Question: What do writing skills, arthritis, a 5K race and nuclear medicine technology have in common? Answer: Old Dominion University.

For the past year and a half, ODU has been working to develop a Quality Enhancement Plan (QEP) as part of the reaffirmation of accreditation process required by the Southern Association of Colleges and Schools (SACS). Following extensive research, ODU's QEP team found an area where both students and faculty agree there's room for improvement: writing skills. The university's QEP is called "Stretching the Human Mind: Learning Through Writing."

And here is where the arthritis, the 5K race and nuclear medicine technology come in. Scott Sechrist, director of ODU's nuclear medicine technology program, working with fellow members of the university QEP Committee, came up with an idea of how to incorporate the plan into one of his courses. "I wanted to form 'Team ODU-QEP' - a group of students who would write a paper on arthritis, then run in a race to benefit the Arthritis Foundation," he said (see photos below).

A runner himself, Sechrist thought the annual Jingle Bell Run/Walk for Arthritis on campus, sponsored by the Mid-Atlantic Region Arthritis Foundation on Dec. 3, would provide a great opportunity to merge writing, running and community service into one QEP-related activity.

This year, Sechrist had his students exploring the basics of arthritis, including the types, the epidemiology and the diagnostic tests. But he also wanted them to learn about the impact arthritis has on those it afflicts. He assigned the students a short paper on arthritis and then entered Team ODU-QEP in the Jingle Bell Run/Walk.
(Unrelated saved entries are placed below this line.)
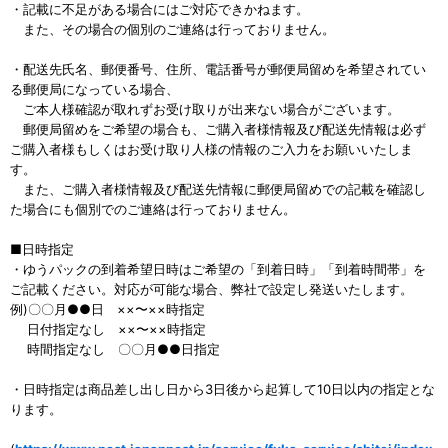
・記載に不足がある場合にはご対応できかねます。
また、その場合の個別のご連絡は行っておりません。
・配送先氏名、郵便番号、住所、電話番号が郵便局留めを希望されてい
る郵便局になっている場合、
ご本人様確認が取れずお受け取りが出来ない場合がございます。
郵便局留めをご希望の場合も、ご購入者様情報及び配送先情報は必ず
ご購入者様もしくはお受け取り人様の情報のご入力をお願いいたしま
す。
また、ご購入者様情報及び配送先情報に郵便局留めでの記載を確認し
た場合にも個別でのご連絡は行っておりません。
■日時指定
・ゆうパックの到着希望日時はご希望の「到着日時」「到着時間帯」を
ご記載ください。対応が可能な場合、弊社で設定し発送いたします。
例)〇〇月●●日 ××〜××時指定
日付指定なし ××〜××時指定
時間指定なし 〇〇月●●日指定
・日時指定は商品差し出し日から3日後から起算して10日以内の指定とな
ります。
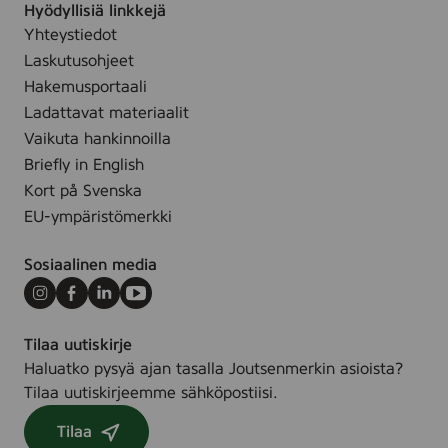
Hyödyllisiä linkkejä
Yhteystiedot
Laskutusohjeet
Hakemusportaali
Ladattavat materiaalit
Vaikuta hankinnoilla
Briefly in English
Kort på Svenska
EU-ympäristömerkki
Sosiaalinen media
Instagram
Facebook
LinkedIn
Youtube
Tilaa uutiskirje
Haluatko pysyä ajan tasalla Joutsenmerkin asioista?
Tilaa uutiskirjeemme sähköpostiisi.
Tilaa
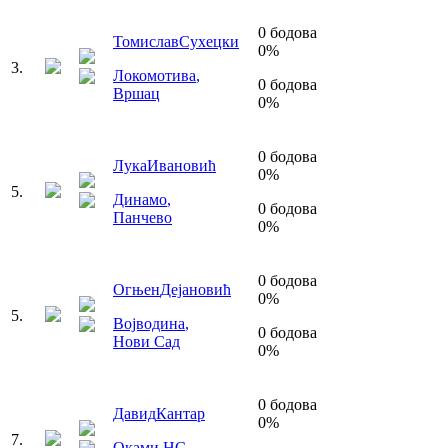
0
бодова
Томислав
Сухецки
0
%
3
.
Локомотива
,
0
бодова
Вршац
0
%
0
бодова
Лука
Ивановић
0
%
5
.
Динамо
,
0
бодова
Панчево
0
%
0
бодова
Огњен
Дејановић
0
%
5
.
Војводина
,
0
бодова
Нови Сад
0
%
0
бодова
Давид
Кантар
0
%
7
.
Оками НС
,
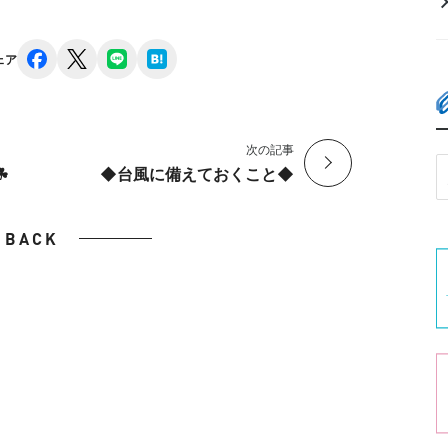
facebook
x
line
hatena
ェア
次の記事
︎
◆台風に備えておくこと◆
BACK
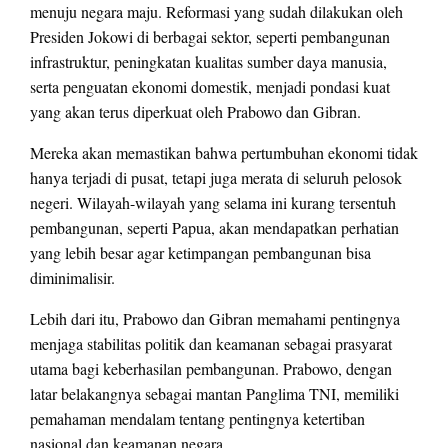
menuju negara maju. Reformasi yang sudah dilakukan oleh
Presiden Jokowi di berbagai sektor, seperti pembangunan
infrastruktur, peningkatan kualitas sumber daya manusia,
serta penguatan ekonomi domestik, menjadi pondasi kuat
yang akan terus diperkuat oleh Prabowo dan Gibran.
Mereka akan memastikan bahwa pertumbuhan ekonomi tidak
hanya terjadi di pusat, tetapi juga merata di seluruh pelosok
negeri. Wilayah-wilayah yang selama ini kurang tersentuh
pembangunan, seperti Papua, akan mendapatkan perhatian
yang lebih besar agar ketimpangan pembangunan bisa
diminimalisir.
Lebih dari itu, Prabowo dan Gibran memahami pentingnya
menjaga stabilitas politik dan keamanan sebagai prasyarat
utama bagi keberhasilan pembangunan. Prabowo, dengan
latar belakangnya sebagai mantan Panglima TNI, memiliki
pemahaman mendalam tentang pentingnya ketertiban
nasional dan keamanan negara.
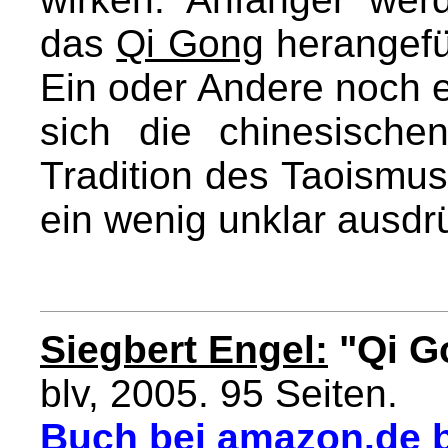
das
Qi Gong
herangefüh
Ein oder Andere noch e
sich die chinesische
Tradition des Taoismus
ein wenig unklar ausdr
Siegbert Engel:
"Qi G
blv, 2005. 95 Seiten.
Buch bei amazon.de b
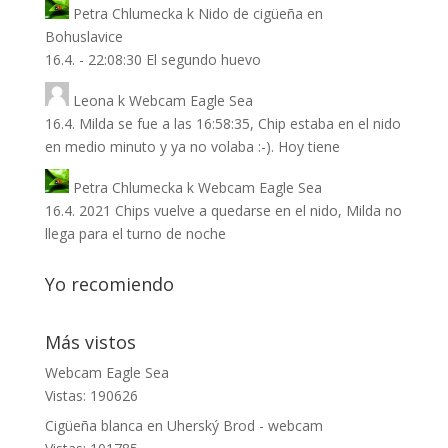
Petra Chlumecka
k
Nido de cigüeña en
Bohuslavice
16.4. - 22:08:30 El segundo huevo
Leona
k
Webcam Eagle Sea
16.4. Milda se fue a las 16:58:35, Chip estaba en el nido
en medio minuto y ya no volaba :-). Hoy tiene
Petra Chlumecka
k
Webcam Eagle Sea
16.4. 2021 Chips vuelve a quedarse en el nido, Milda no
llega para el turno de noche
Yo recomiendo
Más vistos
Webcam Eagle Sea
Vistas: 190626
Cigüeña blanca en Uherský Brod - webcam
"It seemed a perfect way to show how the QEP concept of learning through writing can be incorporated into a meaningful course assignment," he said.

Many of the students jumped at the chance to join Team ODU-QEP. What started out with 12 members and a modest goal of raising $300 eventually grew into a 38-member team that collected $1,785 in donations. Team ODU-QEP ultimately included not only his students, but also faculty, family members and friends from medical technology, biochemistry, dental hygiene, nursing and the College of Arts and Letters, as well as members of the QEP Steering Committee.
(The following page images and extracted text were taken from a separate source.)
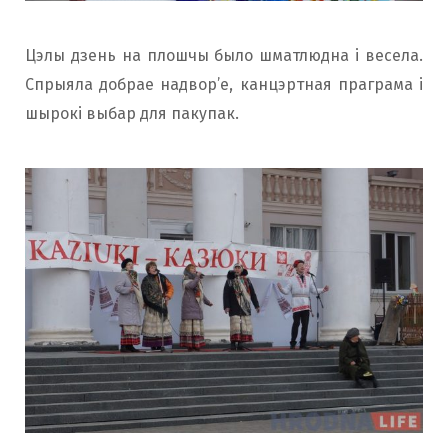
Цэлы дзень на плошчы было шматлюдна і весела.
Спрыяла добрае надвор’е, канцэртная праграма і
шырокі выбар для пакупак.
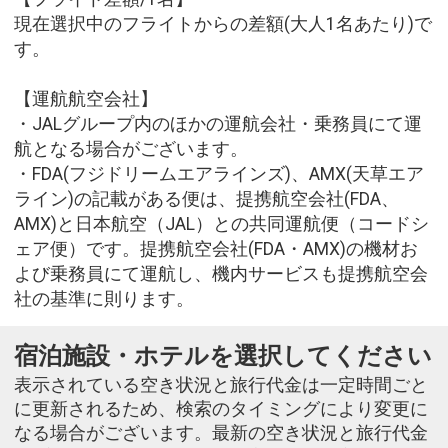
現在選択中のフライトからの差額(大人1名あたり)で
す。
【運航航空会社】
・JALグループ内のほかの運航会社・乗務員にて運
航となる場合がございます。
・FDA(フジドリームエアラインズ)、AMX(天草エア
ライン)の記載がある便は、提携航空会社(FDA、
AMX)と日本航空（JAL）との共同運航便（コードシ
ェア便）です。提携航空会社(FDA・AMX)の機材お
よび乗務員にて運航し、機内サービスも提携航空会
社の基準に則ります。
宿泊施設・ホテルを選択してください
表示されている空き状況と旅行代金は一定時間ごと
に更新されるため、検索のタイミングにより変更に
なる場合がございます。最新の空き状況と旅行代金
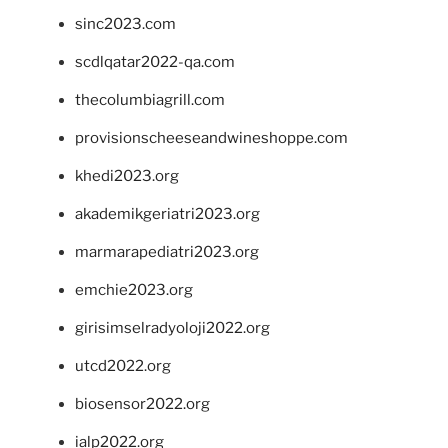
sinc2023.com
scdlqatar2022-qa.com
thecolumbiagrill.com
provisionscheeseandwineshoppe.com
khedi2023.org
akademikgeriatri2023.org
marmarapediatri2023.org
emchie2023.org
girisimselradyoloji2022.org
utcd2022.org
biosensor2022.org
ialp2022.org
According to Sechrist, the members of the committee, which is co-chaired by Mona Danner, director of ODU's doctoral program in sociology and criminal justice, and Worth Pickering, assistant vice president for institutional research and assessment, were enthusiastic supporters of Team ODU-QEP. "They were great. They supported us with T-shirts, donations and by becoming members of Team ODU-QEP themselves."

The human face of arthritis came on the day of the event in the form of Erica Watson, a 13-year-old who was diagnosed with arthritis at age 9. Watson shared her story with the assembled runners and participants at the conclusion of the Jingle Bell Run/Walk.

The lesson of compassion was not lost on Sechrist's students, particularly one with a family member suffering from arthritis. In her paper, the student wrote: "Statistics always become more real when they are put with a face. I have studied the face of arthritis for many years, but only now am I learning the statistics. What I wish that everyone knew: arthritis is always more than just what you can see, but it is never more important than who you are looking at."